# 2 Stroke Yamaha 50 Rebuild Myself?



## jmrodandgun (Sep 20, 2013)

If you have pieces of broken piston or ring, you're probably going to need a machine shop. The machine work is not terribly expensive, it's the tear down and assembly that kills you. It's a good motor and worth rebuilding. Pulling the power head isn't too bad, the machine shop will do the cylinder work and fit it with the correct pistons and rings. Bring it home, put it back together, hit the go button. Easy peasy. 

As for replacing just the one bad piston, it's a bad idea. If it's not balanced it will rip the whole rotating assembly apart.
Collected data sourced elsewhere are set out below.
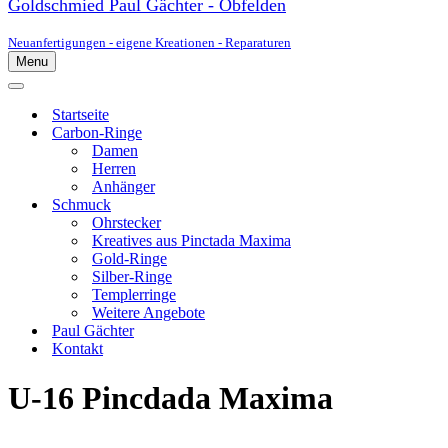
Goldschmied Paul Gächter - Obfelden
Neuanfertigungen - eigene Kreationen - Reparaturen
Menu
Navigationsmenü
Navigationsmenü
Startseite
Carbon-Ringe
Damen
Herren
Anhänger
Schmuck
Ohrstecker
Kreatives aus Pinctada Maxima
Gold-Ringe
Silber-Ringe
Templerringe
Weitere Angebote
Paul Gächter
Kontakt
U-16 Pincdada Maxima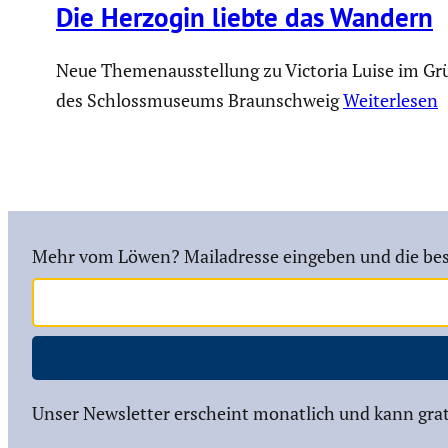
Die Herzogin liebte das Wandern
Neue Themenausstellung zu Victoria Luise im Gr
des Schlossmuseums Braunschweig
Weiterlesen
Mehr vom Löwen? Mailadresse eingeben und die bes
Unser Newsletter erscheint monatlich und kann grat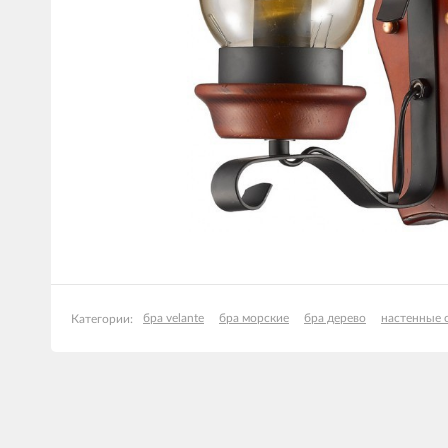
бра velante
бра морские
бра дерево
настенные 
Категории: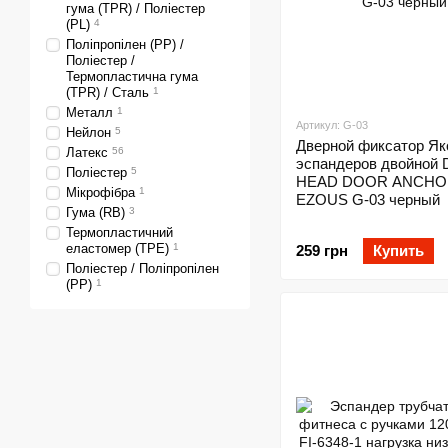
гума (TPR) / Поліестер
(PL)
4
Поліпропілен (PP) /
Поліестер /
Термопластична гума
(TPR) / Сталь
1
Металл
1
Артикул: G-03
Нейлон
5
Дверной фиксатор Як
Латекс
56
эспандеров двойной
Поліестер
5
HEAD DOOR ANCHO
Мікрофібра
1
EZOUS G-03 черный
Гума (RB)
3
Термопластичний
еластомер (TPE)
1
259 грн
Купить
Поліестер / Поліпропілен
(PP)
1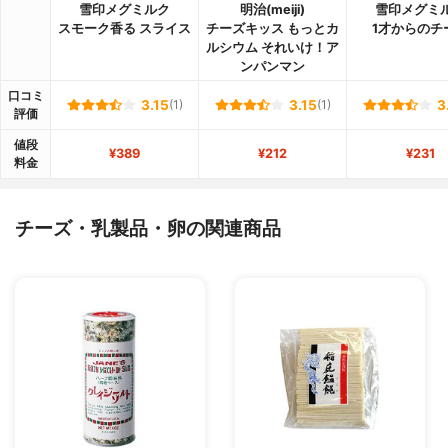
雪印メグミルク
明治(meiji)
雪印メグミ
スモーク香る スライス
チーズキッス もっとカ
1才からのチ
ルシウム それいけ！ア
ンパンマン
口コミ
3.15
(1)
3.15
(1)
3
評価
値段
¥389
¥212
¥231
料金
チーズ・乳製品・卵の関連商品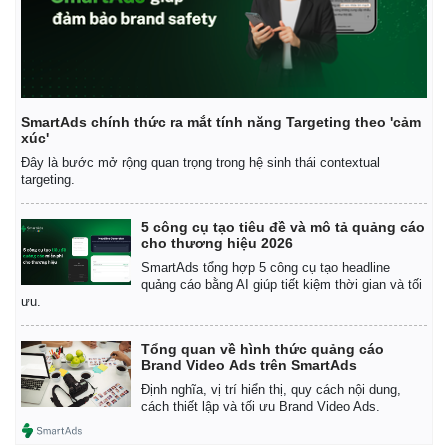
SmartAds chính thức ra mắt tính năng Targeting theo 'cảm
xúc'
Đây là bước mở rộng quan trọng trong hệ sinh thái contextual
targeting.
5 công cụ tạo tiêu đề và mô tả quảng cáo
cho thương hiệu 2026
SmartAds tổng hợp 5 công cụ tạo headline
quảng cáo bằng AI giúp tiết kiệm thời gian và tối
ưu.
Tổng quan về hình thức quảng cáo
Brand Video Ads trên SmartAds
Định nghĩa, vị trí hiển thị, quy cách nội dung,
cách thiết lập và tối ưu Brand Video Ads.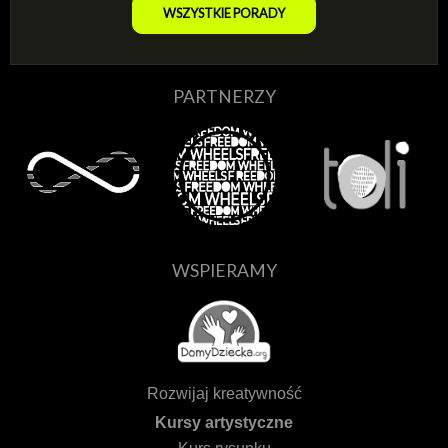
WSZYSTKIE PORADY
PARTNERZY
WSPIERAMY
Rozwijaj kreatywność
Kursy artystyczne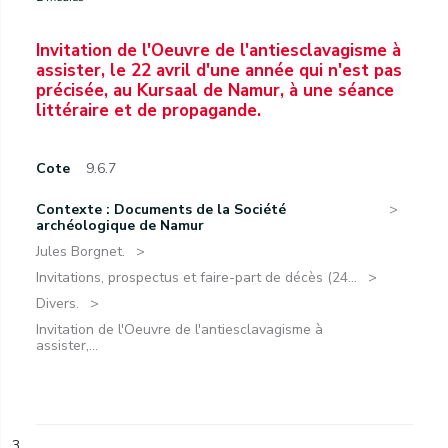
Invitation de l'Oeuvre de l'antiesclavagisme à
assister, le 22 avril d'une année qui n'est pas
précisée, au Kursaal de Namur, à une séance
littéraire et de propagande.
Cote
9.6.7
Contexte : Documents de la Société
archéologique de Namur
Jules Borgnet.
Invitations, prospectus et faire-part de décès (24...
Divers.
Invitation de l'Oeuvre de l'antiesclavagisme à
assister,...
3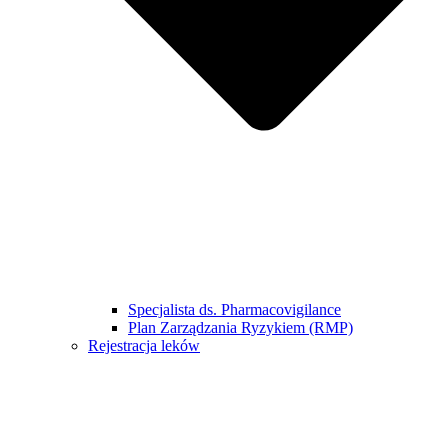
Specjalista ds. Pharmacovigilance
Plan Zarządzania Ryzykiem (RMP)
Rejestracja leków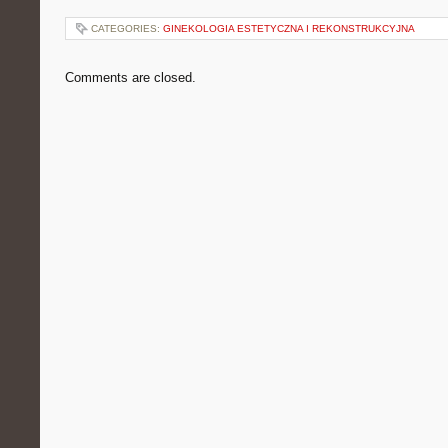
CATEGORIES:
GINEKOLOGIA ESTETYCZNA I REKONSTRUKCYJNA
Comments are closed.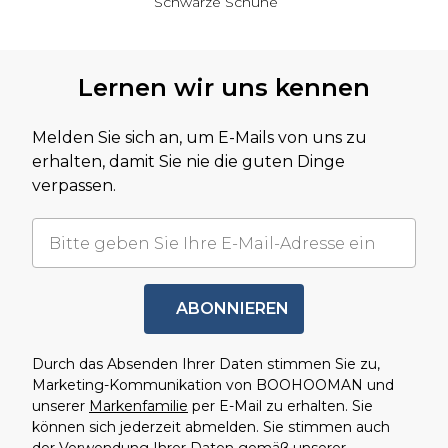
Schwarze Schuhe
Zurück zum Hauptinhalt
Lernen wir uns kennen
Melden Sie sich an, um E-Mails von uns zu
erhalten, damit Sie nie die guten Dinge
verpassen.
ABONNIEREN
Durch das Absenden Ihrer Daten stimmen Sie zu,
Marketing-Kommunikation von BOOHOOMAN und
unserer
Markenfamilie
per E-Mail zu erhalten. Sie
können sich jederzeit abmelden. Sie stimmen auch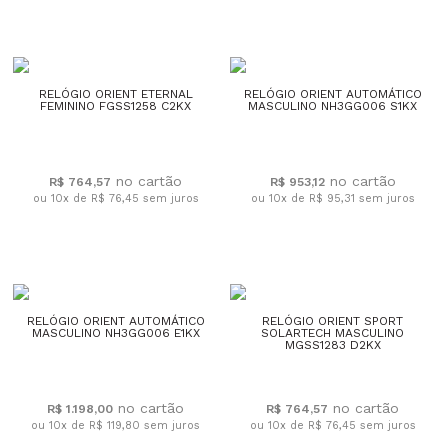
RELÓGIO ORIENT ETERNAL
RELÓGIO ORIENT AUTOMÁTICO
FEMININO FGSS1258 C2KX
MASCULINO NH3GG006 S1KX
R$ 764,57
R$ 953,12
ou 10x de R$ 76,45
sem juros
ou 10x de R$ 95,31
sem juros
RELÓGIO ORIENT AUTOMÁTICO
RELÓGIO ORIENT SPORT
MASCULINO NH3GG006 E1KX
SOLARTECH MASCULINO
MGSS1283 D2KX
R$ 1.198,00
R$ 764,57
ou 10x de R$ 119,80
sem juros
ou 10x de R$ 76,45
sem juros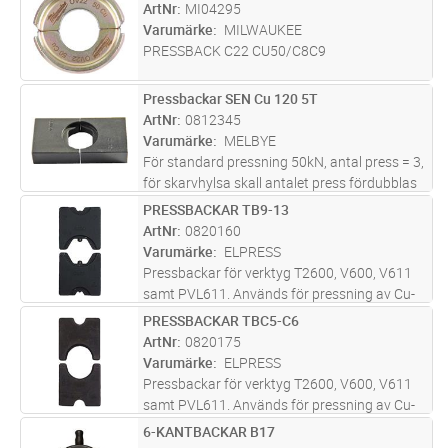
ArtNr
MI04295
Varumärke
MILWAUKEE
PRESSBACK C22 CU50/C8C9
Pressbackar SEN Cu 120 5T
Lägg i kundvagn
ST
ArtNr
0812345
Varumärke
MELBYE
För standard pressning 50kN, antal press = 3,
för skarvhylsa skall antalet press fördubblas
PRESSBACKAR TB9-13
Lägg i kundvagn
PR
ArtNr
0820160
Varumärke
ELPRESS
Pressbackar för verktyg T2600, V600, V611
samt PVL611. Används för pressning av Cu-
förbindningar, sexkantpressning.
PRESSBACKAR TBC5-C6
Lägg i kundvagn
PR
ArtNr
0820175
Varumärke
ELPRESS
Pressbackar för verktyg T2600, V600, V611
samt PVL611. Används för pressning av Cu-
avgreningar med C-hylsor, oval pressning.
6-KANTBACKAR B17
Lägg i kundvagn
PR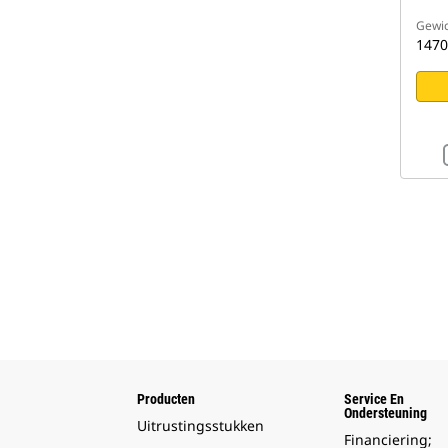
Gewic
1470
Producten
Service En
Ondersteuning
Uitrustingsstukken
Financiering;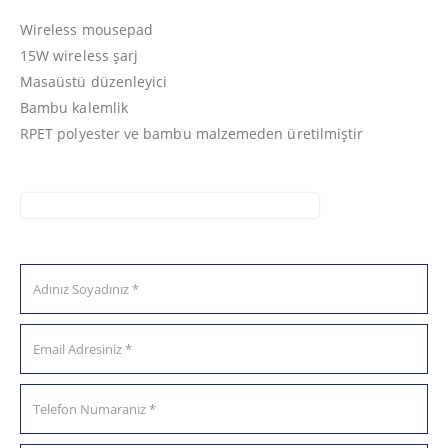
Wireless mousepad
15W wireless şarj
Masaüstü düzenleyici
Bambu kalemlik
RPET polyester ve bambu malzemeden üretilmiştir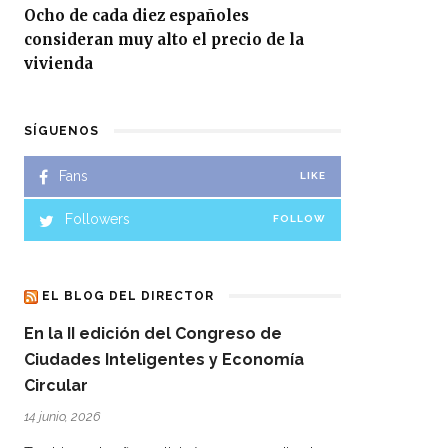
Ocho de cada diez españoles
consideran muy alto el precio de la
vivienda
SÍGUENOS
Fans
LIKE
Followers
FOLLOW
EL BLOG DEL DIRECTOR
En la II edición del Congreso de
Ciudades Inteligentes y Economía
Circular
14 junio, 2026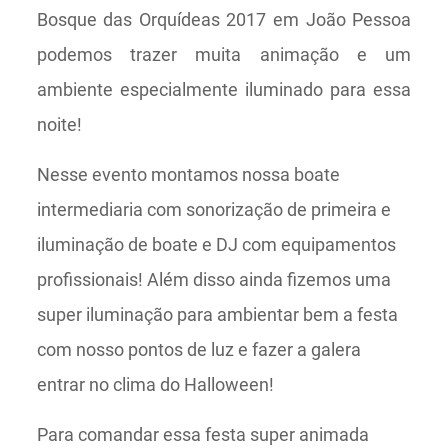
Bosque das Orquídeas 2017 em João Pessoa
podemos trazer muita animação e um
ambiente especialmente iluminado para essa
noite!
Nesse evento montamos nossa boate
intermediaria com sonorização de primeira e
iluminação de boate e DJ com equipamentos
profissionais! Além disso ainda fizemos uma
super iluminação para ambientar bem a festa
com nosso pontos de luz e fazer a galera
entrar no clima do Halloween!
Para comandar essa festa super animada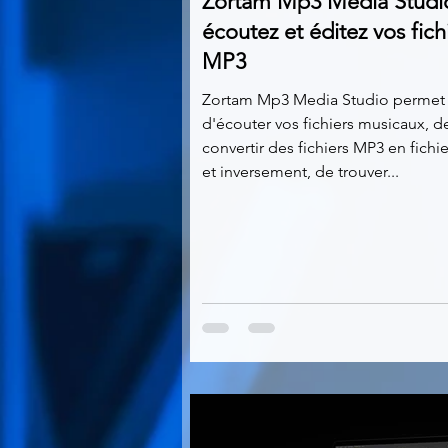
Zortam Mp3 Media Studio
écoutez et éditez vos fich
MP3
Zortam Mp3 Media Studio permet
d'écouter vos fichiers musicaux, d
convertir des fichiers MP3 en fich
et inversement, de trouver...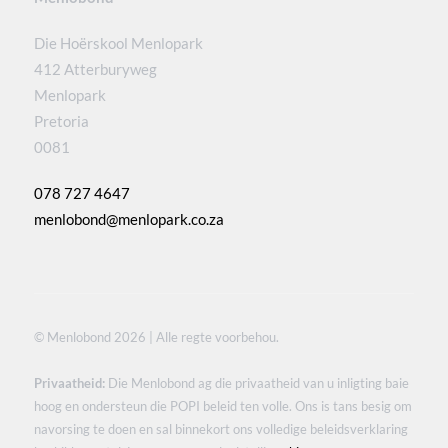
Die Hoërskool Menlopark
412 Atterburyweg
Menlopark
Pretoria
0081
078 727 4647
menlobond@menlopark.co.za
© Menlobond 2026 | Alle regte voorbehou.
Privaatheid:
Die Menlobond ag die privaatheid van u inligting baie
hoog en ondersteun die POPI beleid ten volle. Ons is tans besig om
navorsing te doen en sal binnekort ons volledige beleidsverklaring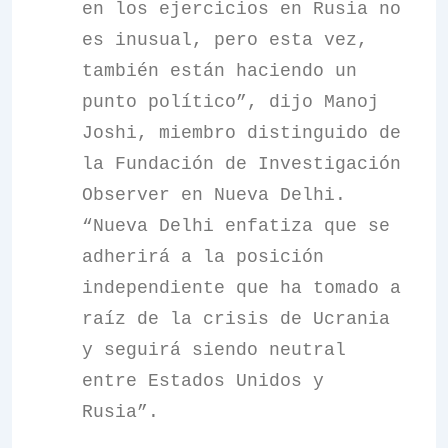
en los ejercicios en Rusia no
es inusual, pero esta vez,
también están haciendo un
punto político”, dijo Manoj
Joshi, miembro distinguido de
la Fundación de Investigación
Observer en Nueva Delhi.
“Nueva Delhi enfatiza que se
adherirá a la posición
independiente que ha tomado a
raíz de la crisis de Ucrania
y seguirá siendo neutral
entre Estados Unidos y
Rusia”.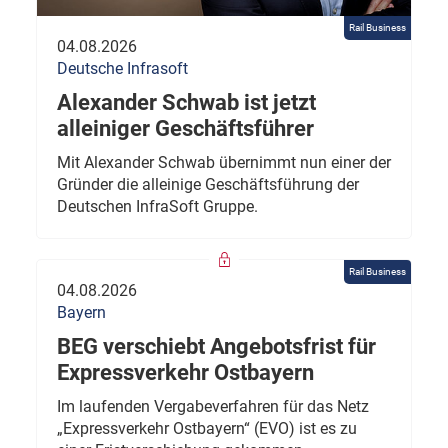
Rail Business
04.08.2026
Deutsche Infrasoft
Alexander Schwab ist jetzt
alleiniger Geschäftsführer
Mit Alexander Schwab übernimmt nun einer der
Gründer die alleinige Geschäftsführung der
Deutschen InfraSoft Gruppe.
Rail Business
04.08.2026
Bayern
BEG verschiebt Angebotsfrist für
Expressverkehr Ostbayern
Im laufenden Vergabeverfahren für das Netz
„Expressverkehr Ostbayern“ (EVO) ist es zu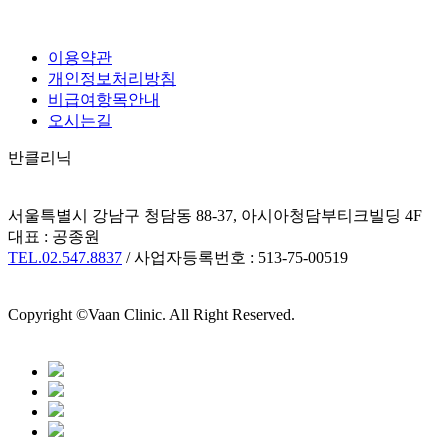
이용약관
개인정보처리방침
비급여항목안내
오시는길
반클리닉
서울특별시 강남구 청담동 88-37, 아시아청담부티크빌딩 4F
대표 : 공종원
TEL.02.547.8837
/ 사업자등록번호 : 513-75-00519
Copyright ©Vaan Clinic. All Right Reserved.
I mean, you could balance it, but why risk it?


----------



## JMZ400 (Aug 30, 2015)

Thanks for your reply. I was figuring I'd just be dropping off the cylinders to be honed/bored etc. Then assembling it myself. Are you saying most will assemble it if I provide the correct parts?


----------



## Creek Runner (Sep 1, 2011)

$1800 bucks for a brand new power head from Yamaha, piston and rings alone are going to run you $400+, if you got a bad rod your going to have to buy an whole crank assy, which is probably $800+. Save a little more money and just buy the new power head. Either way make sure those carbs 100% correct or you will be doing it all over again. 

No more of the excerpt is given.